No parece que nadie secundara las «reglas de la regla» de Orígenes: ni siquiera él, cuyos —casi— resúmenes de la fe presentan variaciones de contenido.
No obstante, a lo largo de esas primeras generaciones de la vida de la Iglesia se puede observar un movimiento hacia la estandarización; o, cuando menos, un vivo deseo de contar con un estándar fijo. Los Padres emplearon fórmulas distintas —con matices y énfasis distintos— para cada circunstancia histórica distinta. Aun así, no cabe duda de que fueron suficientes dos siglos para constatar patrones recurrentes de provocación y respuesta.

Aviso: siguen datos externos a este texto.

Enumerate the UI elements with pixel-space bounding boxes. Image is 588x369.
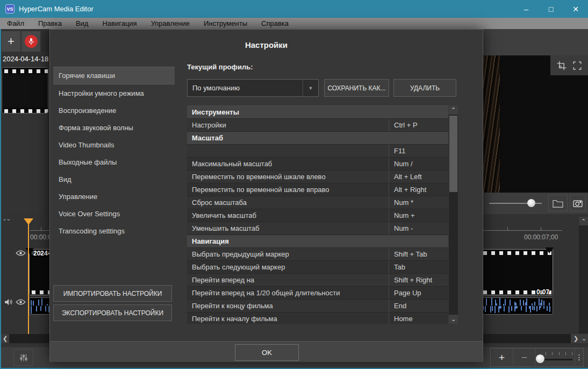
hotkey-action: Переместить по временной шкале вправо [187,186,389,194]
playhead-line[interactable] [28,219,29,338]
scrollbar-thumb[interactable] [449,116,457,192]
settings-dialog: Настройки Горячие клавишиНастройки умног… [49,29,483,361]
menu-item-6[interactable]: Справка [254,19,296,27]
hotkey-action: Выбрать предыдущий маркер [187,250,389,258]
scroll-right-icon[interactable]: ❯ [572,334,580,343]
sidebar-item-6[interactable]: Вид [53,171,175,188]
hotkey-row[interactable]: F11 [187,145,448,158]
playhead-handle[interactable] [24,218,33,225]
hotkey-action: Перейти вперед на [187,276,389,284]
hotkey-key: Shift + Right [389,274,448,286]
hotkey-action: Масштаб [187,134,389,142]
hotkey-row[interactable]: Выбрать предыдущий маркерShift + Tab [187,248,448,261]
sidebar-item-8[interactable]: Voice Over Settings [53,205,175,222]
hotkey-section-row[interactable]: Инструменты [187,106,448,119]
menu-item-4[interactable]: Управление [144,19,197,27]
minimize-button[interactable]: – [514,0,539,18]
hotkey-row[interactable]: Перейти к концу фильмаEnd [187,300,448,313]
crop-icon[interactable] [556,60,567,71]
hotkey-row[interactable]: Увеличить масштабNum + [187,209,448,222]
scroll-down-icon[interactable]: ⌄ [449,315,458,324]
audio-track-visibility-icon[interactable] [16,299,26,306]
media-panel: + 2024-04-14-18 [1,29,48,215]
hotkey-section-row[interactable]: Навигация [187,235,448,248]
zoom-slider[interactable] [536,348,575,367]
chevron-down-icon[interactable]: ▼ [303,80,318,96]
import-settings-button[interactable]: ИМПОРТИРОВАТЬ НАСТРОЙКИ [53,285,172,302]
sidebar-item-9[interactable]: Transcoding setttings [53,222,175,239]
hotkey-action: Уменьшить масштаб [187,224,389,232]
sidebar-item-3[interactable]: Форма звуковой волны [53,119,175,136]
hotkey-row[interactable]: Перейти вперед на 1/20 общей длительност… [187,287,448,300]
toolbar-tile[interactable] [41,31,48,52]
hotkey-key: Home [389,313,448,324]
zoom-out-button[interactable]: − [513,348,536,367]
hotkey-section-row[interactable]: Масштаб [187,132,448,145]
maximize-button[interactable]: □ [539,0,563,18]
hotkey-key: Tab [389,261,448,273]
microphone-icon [25,35,38,48]
sidebar-item-7[interactable]: Управление [53,188,175,205]
open-folder-button[interactable] [548,195,568,211]
media-clip-thumbnail[interactable] [2,67,48,113]
hotkey-action: Настройки [187,121,389,129]
profile-dropdown[interactable]: По умолчанию ▼ [187,79,319,97]
menu-item-2[interactable]: Вид [69,19,96,27]
sidebar-item-2[interactable]: Воспроизведение [53,102,175,119]
ok-button[interactable]: OK [235,344,299,361]
dialog-title: Настройки [50,40,483,49]
collapse-tracks-icon[interactable]: ⌄⌄ [2,215,10,222]
close-button[interactable]: ✕ [563,0,588,18]
menu-item-0[interactable]: Файл [0,19,31,27]
scroll-down-icon[interactable]: ⌄ [580,334,588,343]
timeline-vertical-scrollbar[interactable]: ⌃ [579,217,588,333]
hotkey-row[interactable]: Выбрать следующий маркерTab [187,261,448,274]
current-profile-label: Текущий профиль: [187,63,253,71]
menu-item-3[interactable]: Навигация [95,19,144,27]
sidebar-item-1[interactable]: Настройки умного режима [53,84,175,102]
export-settings-button[interactable]: ЭКСПОРТИРОВАТЬ НАСТРОЙКИ [53,304,172,321]
filmstrip-bottom [2,108,48,113]
hotkey-row[interactable]: Максимальный масштабNum / [187,158,448,171]
filmstrip-top [2,68,48,74]
sidebar-item-0[interactable]: Горячие клавиши [53,67,175,84]
sidebar-item-4[interactable]: Video Thumbnails [53,136,175,153]
fullscreen-icon[interactable] [572,61,582,70]
preview-toolbar [482,29,588,55]
hotkey-key: End [389,300,448,312]
menu-bar: ФайлПравкаВидНавигацияУправлениеИнструме… [0,18,588,29]
scroll-left-icon[interactable]: ❮ [1,334,9,343]
hotkeys-scrollbar[interactable]: ⌃ ⌄ [449,105,458,324]
menu-item-5[interactable]: Инструменты [197,19,254,27]
hotkey-row[interactable]: Переместить по временной шкале вправоAlt… [187,183,448,196]
video-track-visibility-icon[interactable] [16,250,26,257]
scroll-up-icon[interactable]: ⌃ [449,105,458,115]
save-profile-as-button[interactable]: СОХРАНИТЬ КАК... [324,79,389,97]
add-media-button[interactable]: + [2,31,20,52]
audio-mixer-button[interactable] [13,349,33,366]
window-title: HyperCam Media Editor [19,5,94,13]
menu-item-1[interactable]: Правка [31,19,69,27]
hotkey-row[interactable]: Сброс масштабаNum * [187,196,448,209]
hotkey-row[interactable]: Уменьшить масштабNum - [187,222,448,235]
scroll-up-icon[interactable]: ⌃ [579,217,588,225]
hotkey-action: Переместить по временной шкале влево [187,173,389,181]
profile-dropdown-value: По умолчанию [188,84,303,92]
hotkey-action: Перейти к концу фильма [187,302,389,310]
hotkey-key: F11 [389,145,448,157]
hotkey-row[interactable]: Переместить по временной шкале влевоAlt … [187,171,448,183]
zoom-in-button[interactable]: + [491,348,513,367]
record-voice-button[interactable] [21,31,40,52]
hotkey-row[interactable]: НастройкиCtrl + P [187,119,448,132]
clip-end-marker[interactable] [545,247,554,253]
sidebar-item-5[interactable]: Выходные файлы [53,153,175,171]
zoom-slider-knob[interactable] [536,354,544,363]
hotkey-key [389,235,448,247]
delete-profile-button[interactable]: УДАЛИТЬ [393,79,456,97]
more-options-icon[interactable]: ⋮ [575,348,583,367]
hotkey-row[interactable]: Перейти к началу фильмаHome [187,313,448,324]
preview-slider-knob[interactable] [527,199,535,207]
hotkey-row[interactable]: Перейти вперед наShift + Right [187,274,448,287]
snapshot-button[interactable] [570,195,586,211]
audio-track-mute-icon[interactable] [4,298,13,306]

Si «Jesucristo es el mismo ayer y hoy, y por los siglos» (Hb 13, 8), el objeto del culto verdadero será siempre, en palabras de Tertuliano, inmutable e irreformable. Ya en los albores de la era cristiana exclamaba san Pablo: «¡Oh profundidad de la riqueza, de la sabiduría y de la ciencia de Dios! ¡Qué incomprensibles son sus juicios y qué inescrutables sus caminos!» (Rm 11, 33): unas palabras que no eran menos ciertas en el siglo III.
En la llamada de la Iglesia a la regla de fe no se descubre sino el reflejo del misterio de Dios y del asombro de su pueblo. Ninguna fórmula era capaz de contener a un Dios infinito y eterno. Lo que los cristianos pretendían proteger con su búsqueda de una profesión de fe más precisa era el misterio mismo de Dios. No se trataba de una mera cuestión de lógica, sino de amor: un amor divino y sin límites que los herejes del siglo IV quisieron ligar al tiempo.
Estaba en juego el vínculo familiar. La regla de fe transmitía la verdad de la alianza, su historia y su doctrina, contenida en un sobrio resumen.
[1]San Ireneo de Lyon, Contra los herejes 1.9.4.
[2]Ibid., 1.22.1.
[3]San Ireneo de Lyon, Demostración de la predicación apostólica 5.
[4]Tertuliano, Sobre el velo que han de llevar las vírgenes 1. Ver también otras fórmulas contenidas en Sobre la prescripción de los herejes 1.3 y Contra Práxeas 2.
[5]Tertuliano, Sobre la prescripción de los herejes 13.
[6]Orígenes, Sobre los principios, prólogo 3-8.